What changes, if any, have occurred lately (last year or so) in being an infusion nurse?

I believe there has been an overall growing trend within infusion therapy surrounding the awareness of PIVs. As the research continues to mount we are finding that they play a much more significant role than we imagined. For many nurses the humble PIV is seen as disposable, but I have seen growing awareness around the country of changing the practice from scheduled PIV exchanges to maintaining functioning and healthy PIVs until clinically indicated.

What are the biggest challenges of your job?

Clinical practice varies greatly between hospitals, states, and regions of the country, not to mention internationally. It can be a challenge keeping on top of all the diverse needs of infusion nurses.

What are the greatest rewards?

I often hear stories from nurses, and our staff in the field, about solutions that I personally worked on that made a positive impact for patients. For example, I recently provided information about adhesives and skin-saving interventions to a nurse at a children’s hospital so she could make an educated decision on what products to use. I love how my very small contributions can help nurses improve patient’s lives.

What would you say to someone considering this type of nursing work?

Infusion therapy is a diverse specialty that affords any nurse many opportunities to explore and expand their career. If you are technically and procedurally inclined, you can focus more on vascular access. If you love the personal 1:1 connection with patients, then outpatient infusion is amazing. Infusion therapy touches nearly every other nursing specialty and offers a fantastic way to explore your nursing career.
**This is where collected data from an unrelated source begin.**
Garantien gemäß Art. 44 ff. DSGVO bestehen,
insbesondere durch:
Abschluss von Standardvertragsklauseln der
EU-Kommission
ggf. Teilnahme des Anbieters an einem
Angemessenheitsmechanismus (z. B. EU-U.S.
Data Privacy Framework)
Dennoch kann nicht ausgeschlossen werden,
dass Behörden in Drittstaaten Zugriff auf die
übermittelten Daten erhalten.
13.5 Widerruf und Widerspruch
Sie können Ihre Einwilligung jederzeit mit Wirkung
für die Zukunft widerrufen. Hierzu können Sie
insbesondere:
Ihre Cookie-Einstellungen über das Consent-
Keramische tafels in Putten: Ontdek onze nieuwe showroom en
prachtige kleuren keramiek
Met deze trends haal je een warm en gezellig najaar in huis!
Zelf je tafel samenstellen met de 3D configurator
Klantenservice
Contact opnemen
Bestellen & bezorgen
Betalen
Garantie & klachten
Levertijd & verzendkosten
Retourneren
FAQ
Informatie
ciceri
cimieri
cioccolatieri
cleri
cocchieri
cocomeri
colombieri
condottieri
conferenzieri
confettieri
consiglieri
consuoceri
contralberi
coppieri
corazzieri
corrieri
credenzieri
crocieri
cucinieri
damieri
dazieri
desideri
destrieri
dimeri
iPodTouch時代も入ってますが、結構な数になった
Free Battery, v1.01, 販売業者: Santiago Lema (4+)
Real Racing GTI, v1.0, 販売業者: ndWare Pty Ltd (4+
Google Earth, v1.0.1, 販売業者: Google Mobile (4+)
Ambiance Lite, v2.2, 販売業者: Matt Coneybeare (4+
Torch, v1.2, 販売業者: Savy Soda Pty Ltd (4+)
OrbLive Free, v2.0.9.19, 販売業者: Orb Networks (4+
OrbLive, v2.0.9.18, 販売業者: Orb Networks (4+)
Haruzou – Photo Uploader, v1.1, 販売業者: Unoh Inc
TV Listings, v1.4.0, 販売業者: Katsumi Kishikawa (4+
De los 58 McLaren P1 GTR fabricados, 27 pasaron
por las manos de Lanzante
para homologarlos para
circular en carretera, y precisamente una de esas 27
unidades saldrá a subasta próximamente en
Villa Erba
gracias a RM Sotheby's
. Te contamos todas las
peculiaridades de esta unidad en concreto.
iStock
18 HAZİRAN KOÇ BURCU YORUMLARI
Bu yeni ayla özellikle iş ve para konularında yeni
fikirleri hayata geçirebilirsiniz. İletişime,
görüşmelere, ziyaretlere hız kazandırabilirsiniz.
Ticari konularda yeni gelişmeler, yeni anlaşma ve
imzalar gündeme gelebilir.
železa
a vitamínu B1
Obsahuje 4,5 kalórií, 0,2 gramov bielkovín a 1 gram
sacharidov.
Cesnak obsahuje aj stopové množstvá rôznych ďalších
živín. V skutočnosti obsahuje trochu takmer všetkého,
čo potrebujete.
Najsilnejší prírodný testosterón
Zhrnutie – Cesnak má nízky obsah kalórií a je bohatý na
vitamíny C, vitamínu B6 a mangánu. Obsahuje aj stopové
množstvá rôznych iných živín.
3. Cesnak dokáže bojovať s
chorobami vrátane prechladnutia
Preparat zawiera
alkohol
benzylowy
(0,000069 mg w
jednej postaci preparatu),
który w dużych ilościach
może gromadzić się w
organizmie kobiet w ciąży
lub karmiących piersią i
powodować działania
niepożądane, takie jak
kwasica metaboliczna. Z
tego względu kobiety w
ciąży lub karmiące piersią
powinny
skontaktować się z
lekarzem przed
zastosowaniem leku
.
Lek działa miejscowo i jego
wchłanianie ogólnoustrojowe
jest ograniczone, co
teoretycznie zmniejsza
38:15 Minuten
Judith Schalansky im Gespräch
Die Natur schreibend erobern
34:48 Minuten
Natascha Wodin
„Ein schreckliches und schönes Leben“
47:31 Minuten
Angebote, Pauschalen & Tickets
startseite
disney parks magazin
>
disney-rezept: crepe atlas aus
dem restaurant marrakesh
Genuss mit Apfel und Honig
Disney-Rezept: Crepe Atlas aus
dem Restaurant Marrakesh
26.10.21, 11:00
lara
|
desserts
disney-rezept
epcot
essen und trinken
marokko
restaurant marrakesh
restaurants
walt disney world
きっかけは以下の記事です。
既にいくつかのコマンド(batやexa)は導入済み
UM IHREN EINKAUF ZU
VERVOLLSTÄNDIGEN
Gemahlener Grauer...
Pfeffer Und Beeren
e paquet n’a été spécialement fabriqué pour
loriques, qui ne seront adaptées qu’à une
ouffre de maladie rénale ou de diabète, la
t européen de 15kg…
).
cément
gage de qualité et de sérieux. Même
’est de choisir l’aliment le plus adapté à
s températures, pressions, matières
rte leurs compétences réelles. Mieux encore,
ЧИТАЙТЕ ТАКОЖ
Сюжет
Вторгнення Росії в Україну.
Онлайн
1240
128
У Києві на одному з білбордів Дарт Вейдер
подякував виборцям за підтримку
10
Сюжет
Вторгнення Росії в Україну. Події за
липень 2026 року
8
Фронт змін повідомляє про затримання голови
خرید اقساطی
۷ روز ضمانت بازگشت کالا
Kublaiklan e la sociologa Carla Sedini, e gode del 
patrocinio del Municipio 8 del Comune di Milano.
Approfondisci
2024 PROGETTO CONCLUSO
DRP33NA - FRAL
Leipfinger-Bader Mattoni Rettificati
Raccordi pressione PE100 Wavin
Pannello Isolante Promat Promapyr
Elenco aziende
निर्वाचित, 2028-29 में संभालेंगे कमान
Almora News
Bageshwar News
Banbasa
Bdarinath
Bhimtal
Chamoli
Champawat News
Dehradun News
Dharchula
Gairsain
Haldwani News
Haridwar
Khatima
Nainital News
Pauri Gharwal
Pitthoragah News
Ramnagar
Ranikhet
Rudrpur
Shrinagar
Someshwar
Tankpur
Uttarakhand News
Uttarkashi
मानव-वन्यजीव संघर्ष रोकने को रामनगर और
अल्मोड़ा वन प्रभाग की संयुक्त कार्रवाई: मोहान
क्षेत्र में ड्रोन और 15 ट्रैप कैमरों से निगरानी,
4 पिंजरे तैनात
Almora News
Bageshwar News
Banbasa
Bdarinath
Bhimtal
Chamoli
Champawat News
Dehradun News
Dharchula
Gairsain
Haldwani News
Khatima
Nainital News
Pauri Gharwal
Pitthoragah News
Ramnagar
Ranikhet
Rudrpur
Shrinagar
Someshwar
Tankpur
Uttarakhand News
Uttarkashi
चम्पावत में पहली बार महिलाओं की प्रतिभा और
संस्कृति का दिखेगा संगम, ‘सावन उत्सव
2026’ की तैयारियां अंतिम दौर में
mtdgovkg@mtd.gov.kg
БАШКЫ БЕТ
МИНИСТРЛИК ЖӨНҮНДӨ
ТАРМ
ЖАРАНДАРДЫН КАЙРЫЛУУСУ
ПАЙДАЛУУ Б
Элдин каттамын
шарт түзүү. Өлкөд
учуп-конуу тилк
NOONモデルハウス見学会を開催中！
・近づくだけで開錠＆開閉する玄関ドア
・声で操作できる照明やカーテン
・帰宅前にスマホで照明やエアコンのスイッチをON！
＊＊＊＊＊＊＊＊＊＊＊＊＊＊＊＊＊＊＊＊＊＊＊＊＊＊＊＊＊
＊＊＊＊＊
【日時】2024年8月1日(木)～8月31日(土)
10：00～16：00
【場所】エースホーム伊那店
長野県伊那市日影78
Certification is so important—not just for your career, but the profession. It is important that we all take measures to study and improve our practice so that our patients are receiving the best possible care. I believe that certifications are a great way of showing that you are willing to go the next step. If you give IV medications or insert IVs, you are practicing infusion therapy, and I would urge nurses to look into the CRNI and VA-BC.